In getting back into my routine after a month of celebrations, I have been trying to focus on eating more lean protein and vegetables. I love salmon and I recently discovered salmon’s less expensive but equally delicious and nutritious cousin, steelhead trout. The taste is very similar and so are the nutritional facts.
In the recipe below, I will show you how I cooked Canadian Steelhead Trout. This particular fish is the farm-raised* variety, purchased at BJ’s wholesale for $7.99/lb. The cut you see pictured is 1.3 lbs and serves 4.
*Though farm-raised salmon has a bad reputation, trout available on the US market is primarily farm-raised, and trout farming is subject to strict environmental standards. Available wild caught trout are actually more questionable. Farmed North American rainbow trout is considered a “best choice” by the Seafood Watch and the Environmental Defense Fund. Read more about the benefits of steelhead trout and the regulations in the US and Canada.
So, for a quick and easy dinner after work, I drizzled this trout with extra virgin olive oil and lemon juice, sprinkled it with garlic powder and rosemary, and cooked it uncovered in the oven at 375 degrees F for about 20 minutes. I don’t strictly time or measure; instead I go based on how it looks.
The first time I ate it I made a pea and zucchini noodle side dish to go with it. Final product pictured below. And yes, I did have a small slice of bread to go with it.
I have to perfect the recipe to this side dish before I share it with you all. These were the ingredients:
The next time I made the trout I was tired after a long day and I wanted to go for easy sides. I ate it with steam-in-the-bag cauliflower rice and steam-in-the-bag vegetables tossed in olive oil with a dash of black pepper. I also added sliced almonds to the cauliflower rice for a nice crunch.
I then used the leftover trout to make a brunch omelette with liquid eggs (the kind where the fat from the yolks has been removed).
One of my goals at this stage of my life (residency) is eating well on a budget and eating food that is easy and not overwhelming to make when I am tired and hungry.
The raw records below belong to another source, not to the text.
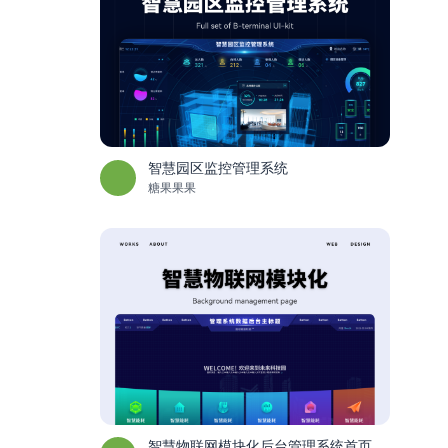
智慧园区监控管理系统
糖果果果
智慧物联网模块化后台管理系统首页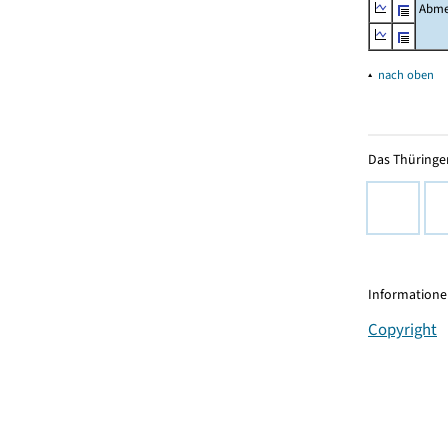
Abme
▴
nach oben
Das Thüringer
Informationen
Copyright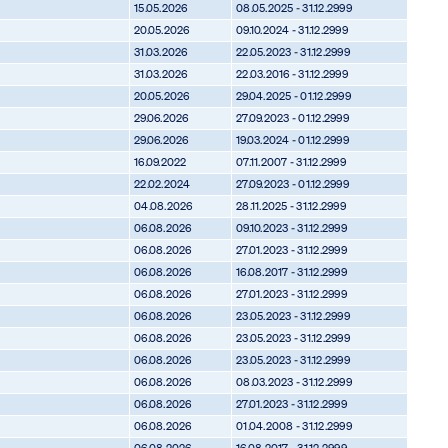
15.05.2026
08.05.2025 - 31.12.2999
20.05.2026
09.10.2024 - 31.12.2999
31.03.2026
22.05.2023 - 31.12.2999
31.03.2026
22.03.2016 - 31.12.2999
20.05.2026
29.04.2025 - 01.12.2999
29.06.2026
27.09.2023 - 01.12.2999
29.06.2026
19.03.2024 - 01.12.2999
16.09.2022
07.11.2007 - 31.12.2999
22.02.2024
27.09.2023 - 01.12.2999
04.08.2026
28.11.2025 - 31.12.2999
06.08.2026
09.10.2023 - 31.12.2999
06.08.2026
27.01.2023 - 31.12.2999
06.08.2026
16.08.2017 - 31.12.2999
06.08.2026
27.01.2023 - 31.12.2999
06.08.2026
23.05.2023 - 31.12.2999
06.08.2026
23.05.2023 - 31.12.2999
06.08.2026
23.05.2023 - 31.12.2999
06.08.2026
08.03.2023 - 31.12.2999
06.08.2026
27.01.2023 - 31.12.2999
06.08.2026
01.04.2008 - 31.12.2999
06.08.2026
16.08.2017 - 31.12.2999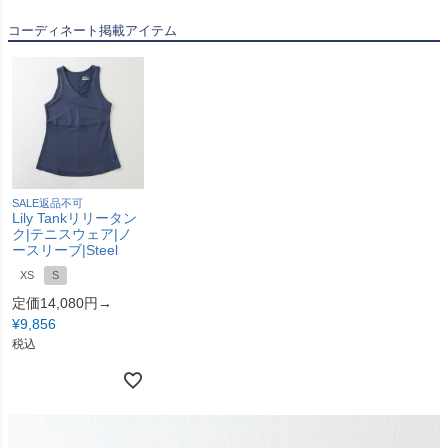
コーディネート掲載アイテム
SALE返品不可
Lily Tankリリータン
ク|テニスウェア|ノ
ースリーブ|Steel
XS
S
定価14,080円→
¥
9,856
税込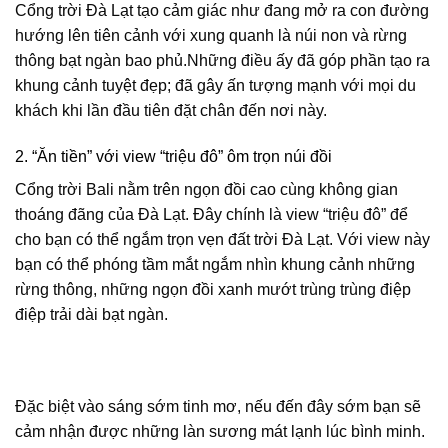
Cổng trời Đà Lạt tạo cảm giác như đang mở ra con đường
hướng lên tiên cảnh với xung quanh là núi non và rừng
thông bạt ngàn bao phủ.Những điều ấy đã góp phần tạo ra
khung cảnh tuyệt đẹp; đã gây ấn tượng mạnh với mọi du
khách khi lần đầu tiên đặt chân đến nơi này.
2. “Ăn tiền” với view “triệu đô” ôm trọn núi đồi
Cổng trời Bali nằm trên ngọn đồi cao cùng không gian
thoáng đãng của Đà Lạt. Đây chính là view “triệu đô” để
cho bạn có thể ngắm trọn vẹn đất trời Đà Lạt. Với view này
bạn có thể phóng tầm mắt ngắm nhìn khung cảnh những
rừng thông, những ngọn đồi xanh mướt trùng trùng điệp
điệp trải dài bạt ngàn.
Đặc biệt vào sáng sớm tinh mơ, nếu đến đây sớm bạn sẽ
cảm nhận được những làn sương mát lạnh lúc bình minh.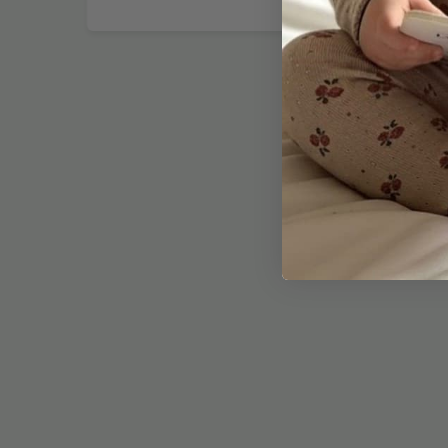
GEBOG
However, some may object to the fact that liquid eggs are processed. Some may point out that yolks do carry many nutrients. Another option is to use real eggs but only use one yolk. Separate the egg yolks yourself and use one yolk for every 4 egg whites. This way you get some of the benefits of the yolk without all of the saturated fat.
I am a big fan of unsaturated fat, especially polyunsaturated fat found in olive oil, but I try to avoid excess saturated fat given my cholesterol levels and my family history. Given the obesity epidemic in America, I also try to limit sugar in my diet. I do not avoid carbohydrates altogether but I make an effort to emphasize the whole food sources of carbohydrates, such as from fruits and vegetables, and foods that are rich in fiber. However, I also believe in everything in moderation, including moderation.
I hope you enjoyed learning about how to incorporate this delicious, nutritious, and economical fish into your diet in simple, quick, and easy ways!